*Extracted records:*

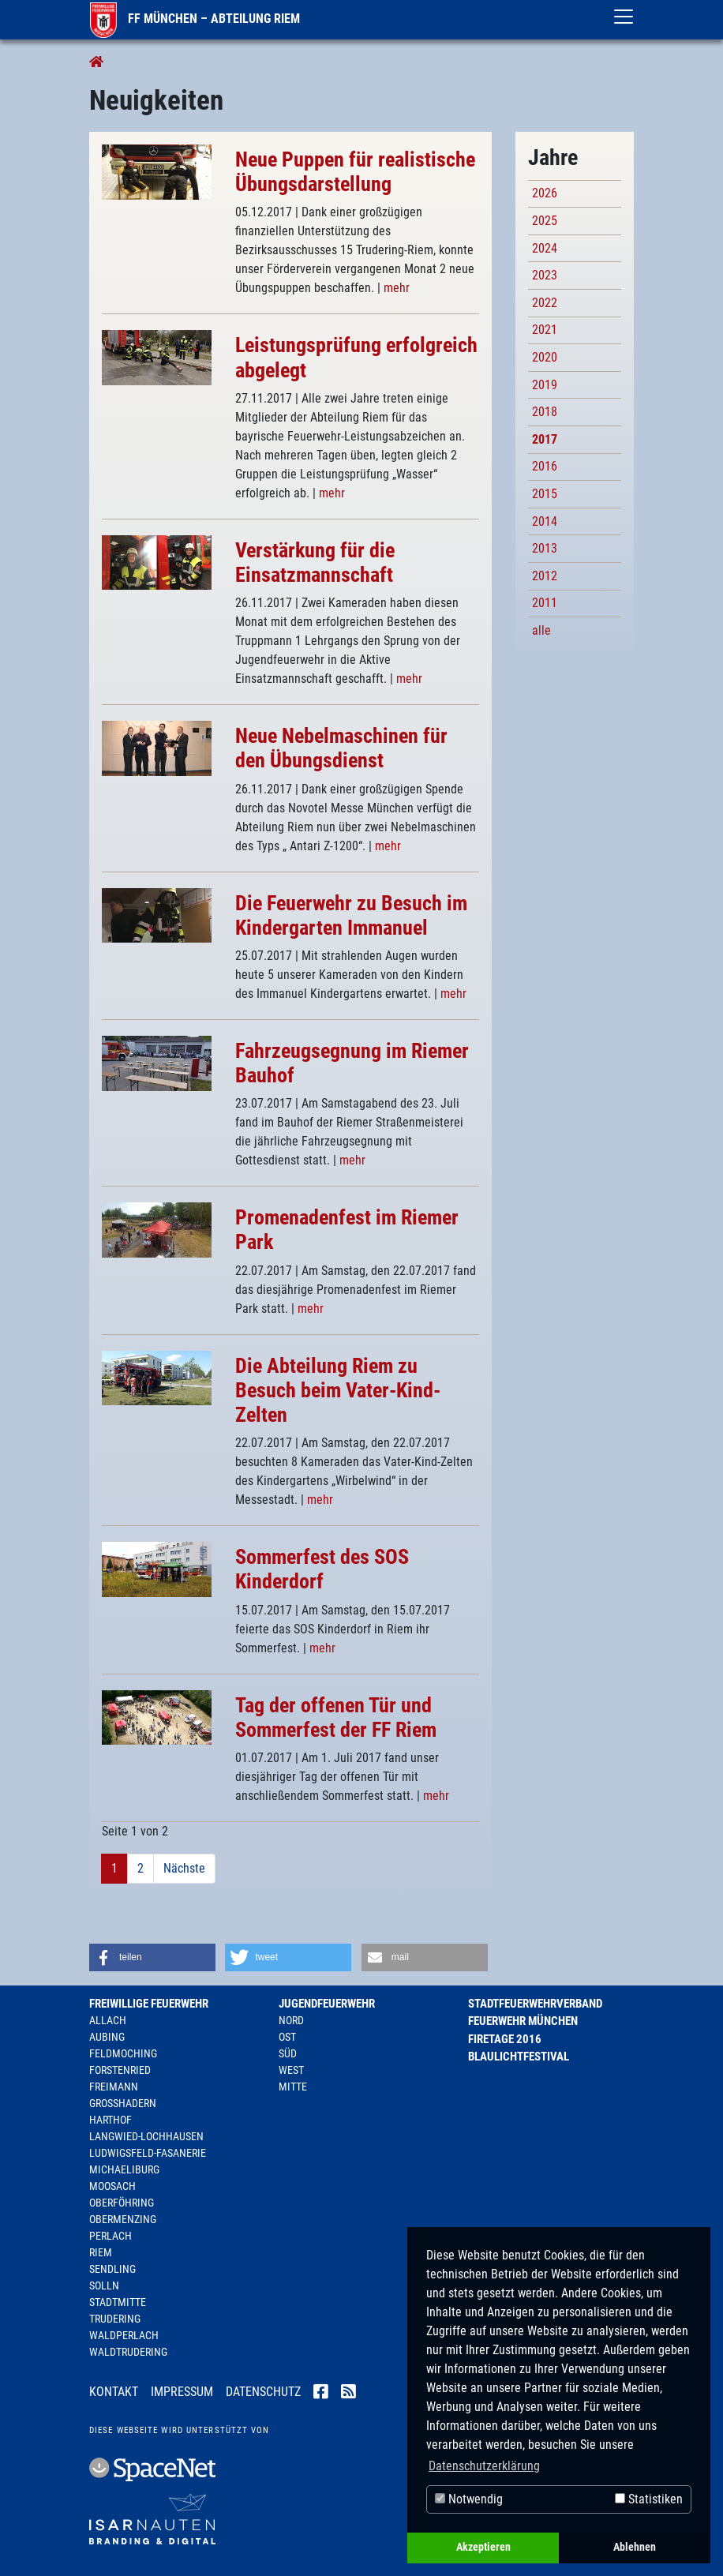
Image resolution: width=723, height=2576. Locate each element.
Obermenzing (122, 2219)
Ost (287, 2036)
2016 (544, 466)
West (291, 2070)
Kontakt (113, 2391)
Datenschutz (263, 2391)
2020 (544, 357)
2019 (544, 384)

*Work instruction:* Return every entry from the listing above exactly as it stands, leaving out any picture.

*Result for this task:*
Image resolution: width=723, height=2576. Locate each element.
Obermenzing (122, 2219)
Ost (287, 2036)
2016 (544, 466)
West (291, 2070)
Kontakt (113, 2391)
Datenschutz (263, 2391)
2020 (544, 357)
2019 (544, 384)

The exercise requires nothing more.